China’s influential status as the world’s largest energy consumer has proven a double-edged blade. Zhang warns one must be “soberly aware” that his country depends on foreign oil and natural gas for up to 70% and more than 40% of its requirements, respectively. He reiterated Beijing’s oft-stated aims to increase self-sufficiency in energy — a target that analysts at Goldman Sachs in March believed China is on track to reach by 2060, if it continues its renewable investments and advances in wind turbines, solar panels and hydrogen as planned.
In turn, global suppliers depend on China’s active fossil fuel purchases and were struck — especially in the oil sector — by Beijing’s slower-than-anticipated economic revival, following the removal of spartan Covid-19 restrictions since the start of the year.
China’s high consumption has also bolstered its carbon dioxide emissions, Zhang says, against the backdrop of Beijing’s pledge to decarbonize by 2060.
“The task of promoting carbon peak carbon neutrality is arduous,” he warned.
Security vulnerability
National security has been a focal pillar of the Beijing administration since President Xi Jinping stepped into power.
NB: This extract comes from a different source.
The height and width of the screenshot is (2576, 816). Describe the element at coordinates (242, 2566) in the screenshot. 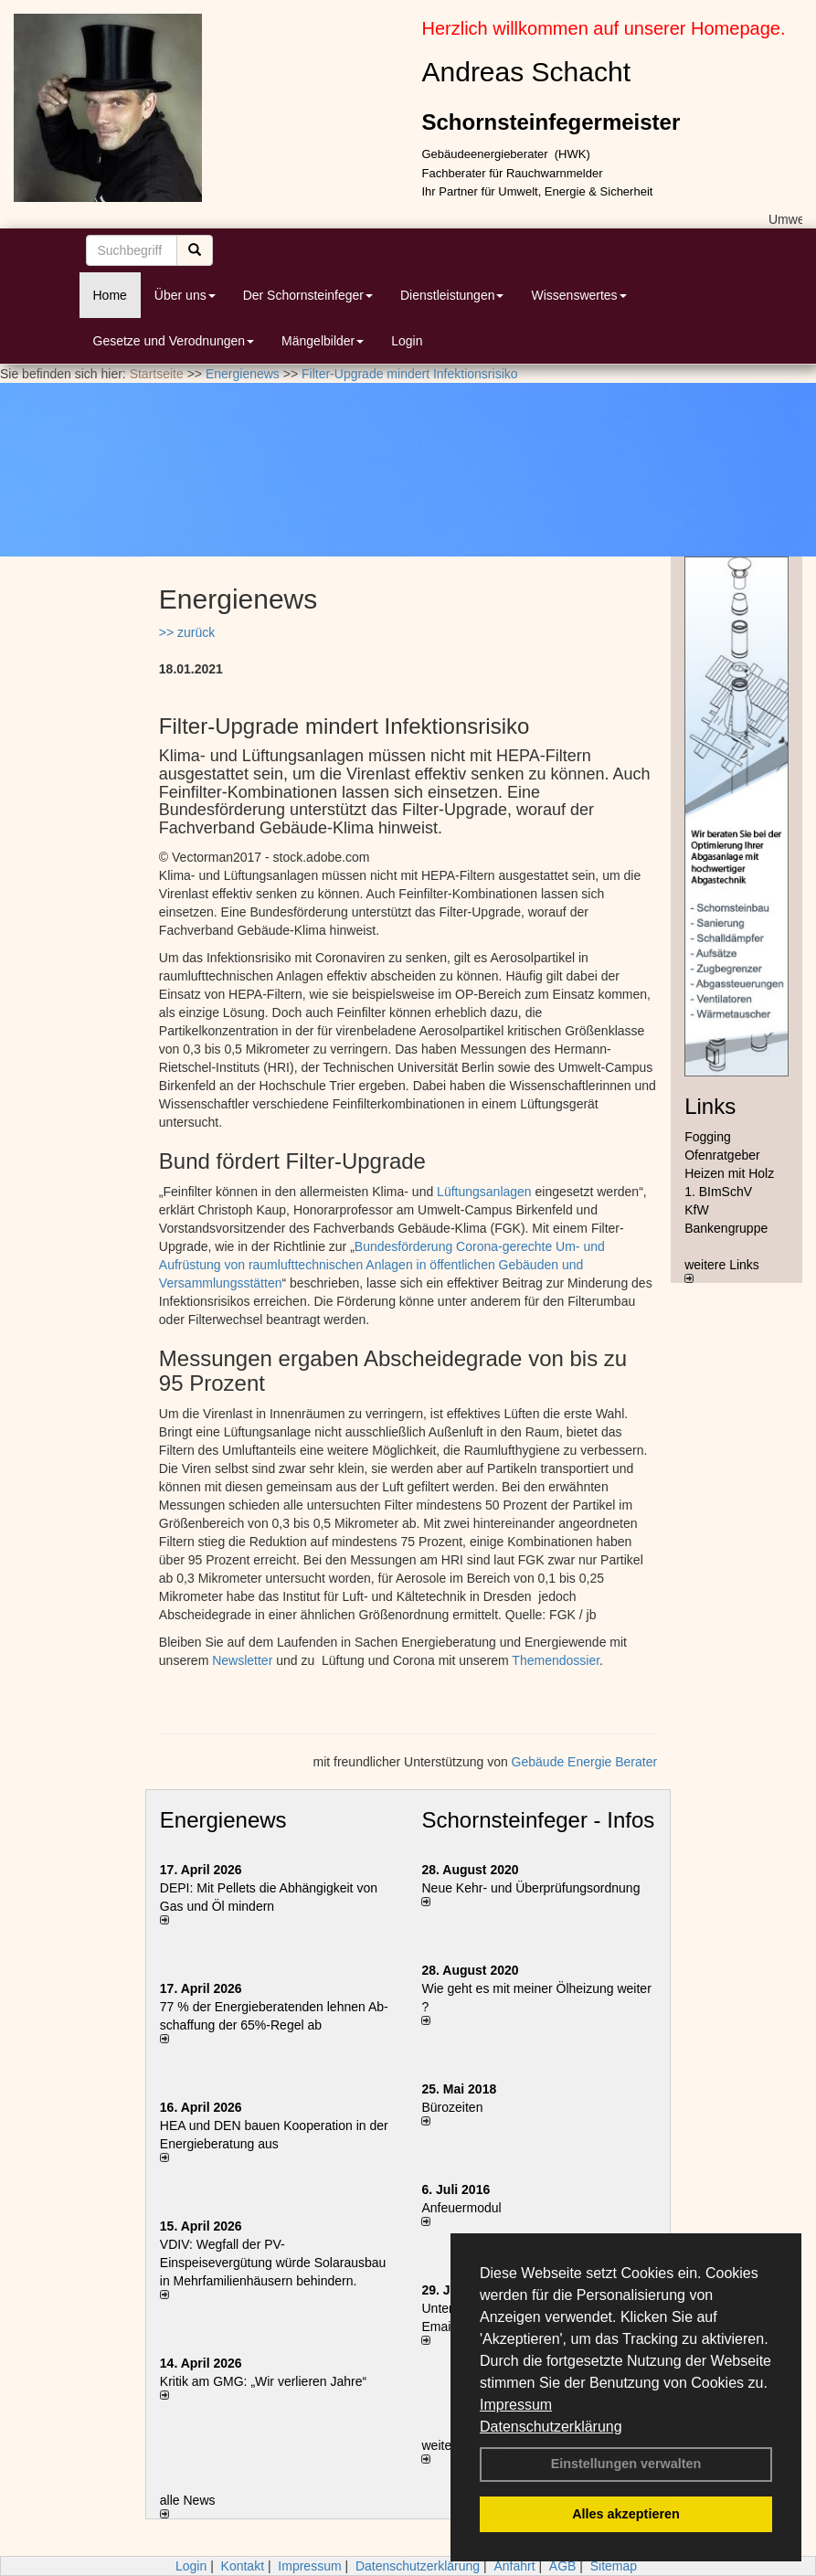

Critically, China in April passed a sweeping revision to its espionage law that prohibits the transfer of any information related to national security, broadens the definition of spying and gives expanded powers to authorities carrying out espionage investigations.
The crackdown and its potential for abuse and arbitrary enforcement have raised concerns in the investing community.
“Beijing views inadequate government control of information within China and its outbound flow as a national security risk,” the U.S. National Counterintelligence and Security Center said in a note in June.
“These laws provide the PRC government with expanded legal grounds for accessing and controlling data held by U.S. firms in China. U.S. companies and individuals in China could also face penalties for traditional business activities that Beijing deems acts of espionage or for actions that Beijing believes assist foreign sanctions against China. The laws may also compel locally-employed PRC nationals of U.S. firms to assist in PRC intelligence efforts.”
Beijing and the U.S. have sustained an intensifying diplomatic and trade rivalry that culminated in Washington’s accusations of espionage in February, after a Chinese high-altitude balloon floated over the United States. The White House has pursued a strategy of de-risking and diminishing its commercial dependencies on China, with President Joe Biden last week signing an executive order to regulate U.S. investments that support China’s development of sensitive technologies.
Washington on Wednesday once more signaled concerns over Beijing’s political opacity.
“As we’ve said many times before, there have also been transparency issues, as we know, when it comes to — when it comes to the PRC and on the economic data, specifically,” U.S. Press Secretary Karine Jean-Pierre said in a press briefing.
— CNBC’s Evelyn Cheng contributed to this report.